The victim, whose name has not been released to the public to protect his identity, stopped to buy cigarettes while on a walk down Cape Town’s Church Street. A stranger across the street asked if he could share a cigarette, and the victim agreed. After walking a short distance, the stranger then grabbed the victim and forced him into some nearby bushes where he raped him.
The victim returned home crying that night, waking his children and prompting his mother to alert law enforcement.
“He happened to be in the wrong place at the wrong time and we fear what these incidents will do to him,” the victim’s mother told South African outlet IOL. “From what he’s telling us it seems as if the perpetrator had been planning this,” she added.
The victim’s mother goes on to say that the family knows and accepts the victim as a gay man, though the family fears for his safety in the homophobic climate of Cape Town. She also says this isn’t the first time he’s been attacked.
“He was almost raped here in Langa [a neighborhood in Cape Town] and at boarding school in Stellenbosch,” the victim’s mother says. “He once arrived here traumatized after he was attacked and almost got raped by a group of men in Stellenbosch.” She also added that he’s experienced insomnia as a result of the Saturday attack.
For the greater Cape Town community, the attack on this victim sends an ominous signal about the safety of the city, and about the nature of sex crimes in general.
“This is the first case we have dealt with and to have such cases where there are calls for the end of gender-based violence and the raping not only of women and children but everyone is upsetting,” said Anele Gqasana of Langa Community Advice Services, a legal and civil rights counseling group based in Cape Town.
At the time of this writing, police have not released the name of the suspect in the case. He remains in custody awaiting his first court appearance.
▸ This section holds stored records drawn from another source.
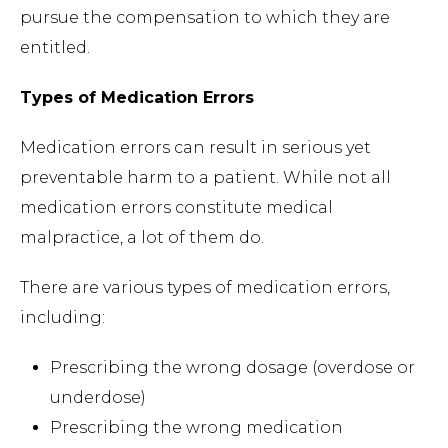
pursue the compensation to which they are
entitled.
Types of Medication Errors
Medication errors can result in serious yet
preventable harm to a patient. While not all
medication errors constitute medical
malpractice, a lot of them do.
There are various types of medication errors,
including:
Prescribing the wrong dosage (overdose or
underdose)
Prescribing the wrong medication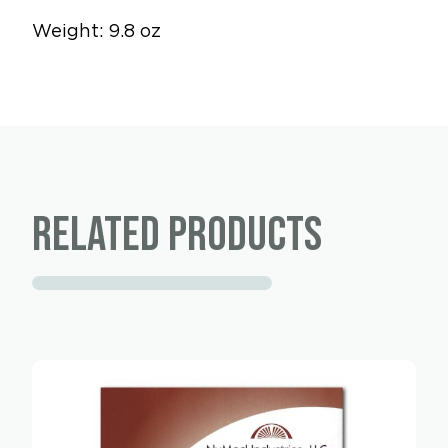
Weight: 9.8 oz
Related products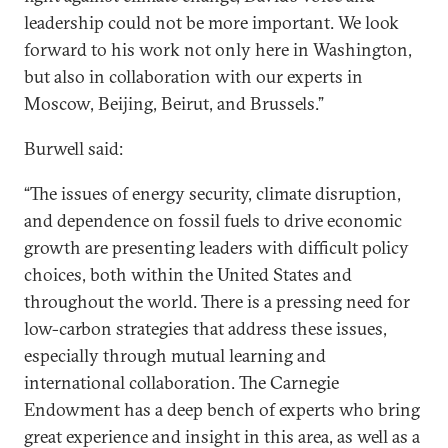
leadership could not be more important. We look
forward to his work not only here in Washington,
but also in collaboration with our experts in
Moscow, Beijing, Beirut, and Brussels.”
Burwell said:
“The issues of energy security, climate disruption,
and dependence on fossil fuels to drive economic
growth are presenting leaders with difficult policy
choices, both within the United States and
throughout the world. There is a pressing need for
low-carbon strategies that address these issues,
especially through mutual learning and
international collaboration. The Carnegie
Endowment has a deep bench of experts who bring
great experience and insight in this area, as well as a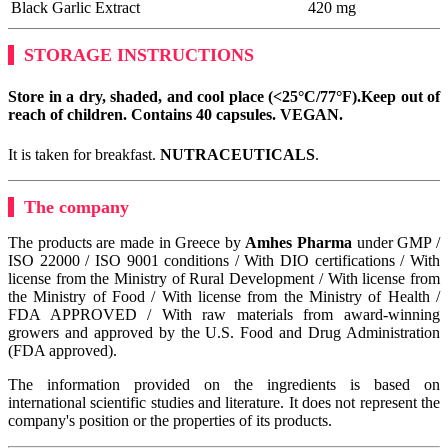
Black Garlic Extract
420 mg
STORAGE INSTRUCTIONS
Store in a dry, shaded, and cool place (<25°C/77°F).
Keep out of
reach of children. Contains 40 capsules.
VEGAN
.
It is taken for breakfast.
NUTRACEUTICALS
.
The company
The products are made in Greece by
Amhes Pharma
under GMP /
ISO 22000 / ISO 9001 conditions / With DIO certifications / With
license from the Ministry of Rural Development / With license from
the Ministry of Food / With license from the Ministry of Health /
FDA APPROVED / With raw materials from award-winning
growers and approved by the U.S. Food and Drug Administration
(FDA approved).
The information provided on the ingredients is based on
international scientific studies and literature. It does not represent the
company's position or the properties of its products.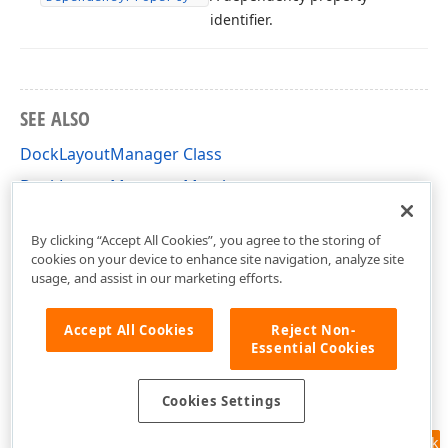
identifier.
SEE ALSO
DockLayoutManager Class
DockLayoutManager Members
DevExpress.Xpf.Docking Namespace
By clicking “Accept All Cookies”, you agree to the storing of
cookies on your device to enhance site navigation, analyze site
usage, and assist in our marketing efforts.
Accept All Cookies
Reject Non-
Essential Cookies
Cookies Settings
Feedback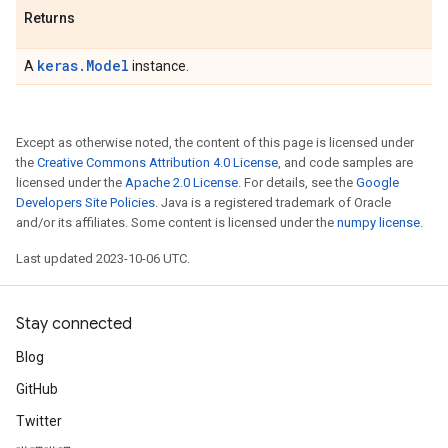
Returns
keras.Model
A
instance.
Except as otherwise noted, the content of this page is licensed under
the
Creative Commons Attribution 4.0 License
, and code samples are
licensed under the
Apache 2.0 License
. For details, see the
Google
Developers Site Policies
. Java is a registered trademark of Oracle
and/or its affiliates. Some content is licensed under the
numpy license
.
Last updated 2023-10-06 UTC.
Stay connected
Blog
GitHub
Twitter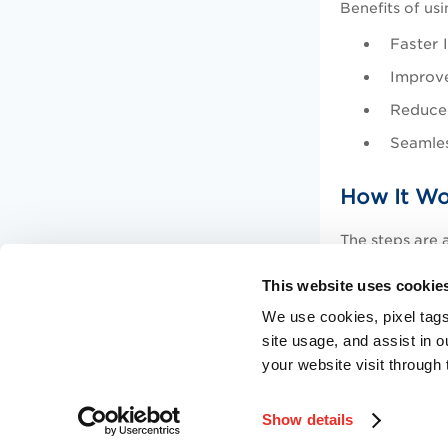
Benefits of us
Faster 
Improve
Reduced
Seamles
How It Wo
The steps are a
Create 
This website uses cookie
Go to
R
We use cookies, pixel tags
site usage, and assist in 
Configu
your website visit through 
Show details
©
2026
Qualys, Inc. All rights reserved.
Privacy Policy
.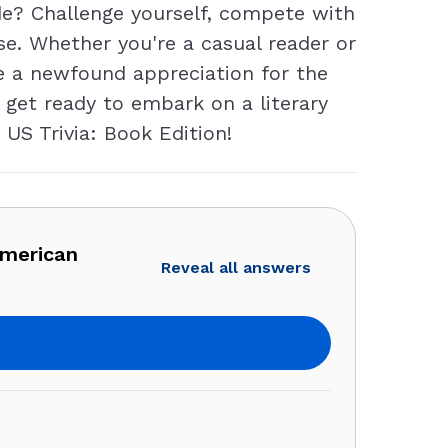
de? Challenge yourself, compete with
ise. Whether you're a casual reader or
re a newfound appreciation for the
 get ready to embark on a literary
 US Trivia: Book Edition!
American
Reveal all answers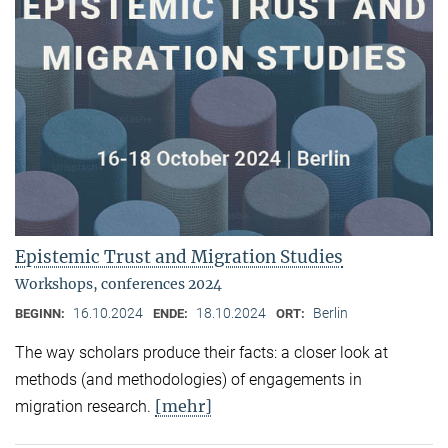
Epistemic Trust and Migration Studies
Workshops, conferences 2024
16.10.2024
18.10.2024
Berlin
BEGINN:
ENDE:
ORT:
The way scholars produce their facts: a closer look at
methods (and methodologies) of engagements in
[mehr]
migration research.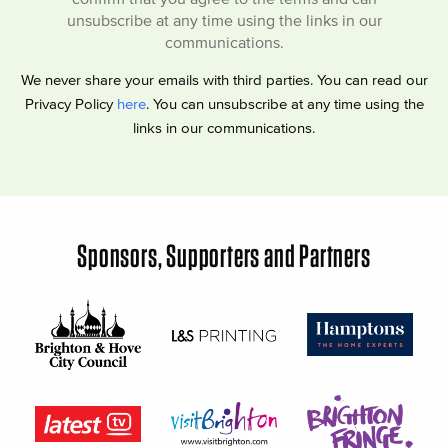
unsubscribe at any time using the links in our
communications.
We never share your emails with third parties. You can read our
Privacy Policy
here
. You can unsubscribe at any time using the
links in our communications.
Sponsors, Supporters and Partners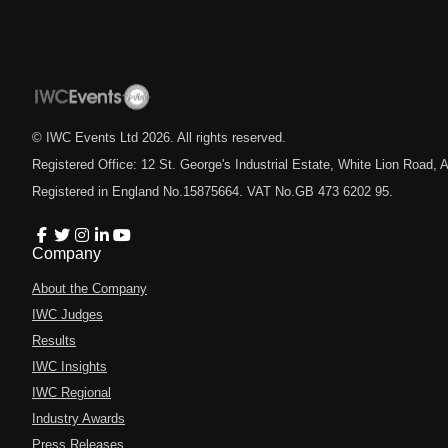
© IWC Events Ltd
2026
. All rights reserved.
Registered Office: 12 St. George's Industrial Estate, White Lion Road
Registered in England No.15875664. VAT No.GB 473 6202 95.
Company
About the Company
IWC Judges
Results
IWC Insights
IWC Regional
Industry Awards
Press Releases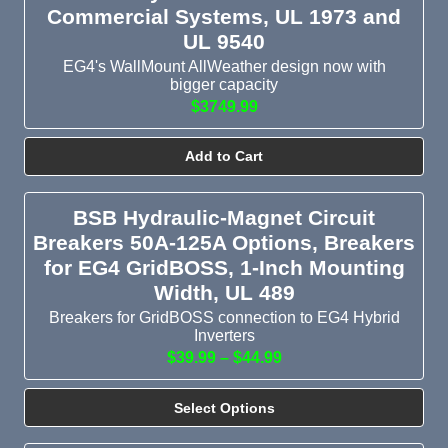
Commercial Systems, UL 1973 and
UL 9540
EG4's WallMount AllWeather design now with
bigger capacity
$3749.99
Add to Cart
BSB Hydraulic-Magnet Circuit
Breakers 50A-125A Options, Breakers
for EG4 GridBOSS, 1-Inch Mounting
Width, UL 489
Breakers for GridBOSS connection to EG4 Hybrid
Inverters
$39.99 – $44.99
Select Options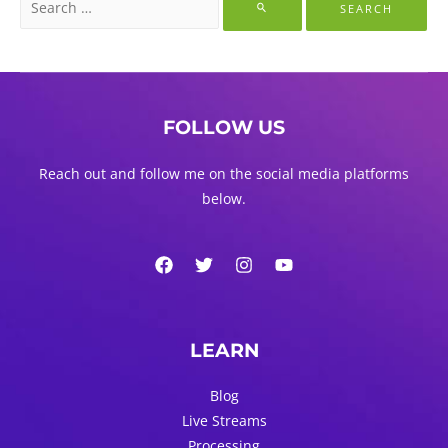
for:
FOLLOW US
Reach out and follow me on the social media platforms
below.
LEARN
Blog
Live Streams
Processing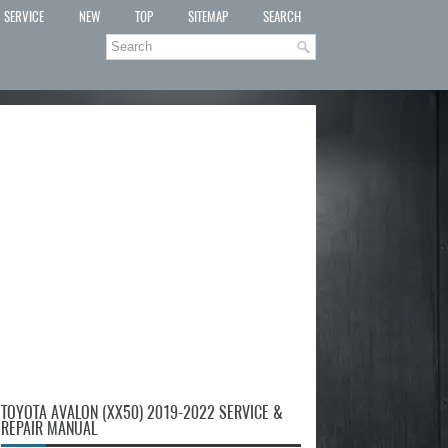
SERVICE
NEW
TOP
SITEMAP
SEARCH
TOYOTA AVALON (XX50) 2019-2022 SERVICE &
REPAIR MANUAL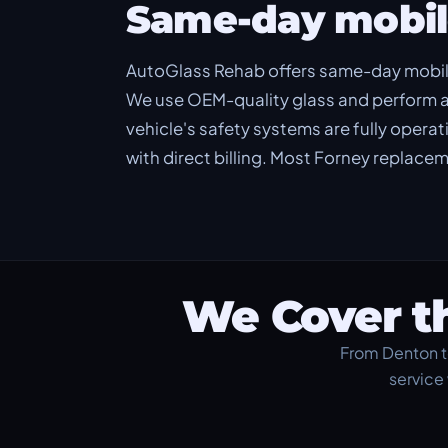
Same-day mobil
AutoGlass Rehab offers same-day mobil
We use OEM-quality glass and perform a
vehicle's safety systems are fully opera
with direct billing. Most Forney replac
We Cover t
From Denton t
service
South Africa is typically labeled the most queer-friendly destination in Africa. LGBTQ people enjoy marriage equality, discrimination protections in housing and employment, adoption rights and can serve in the military. Public opinion surveys, however, paint a more complicated picture of queer acceptance in the nation. A 2015 survey revealed that though a 51% majority of respondents believed LGBTQ people should have the same rights as straight South Africans, a whopping 72% viewed homosexuality as morally wrong.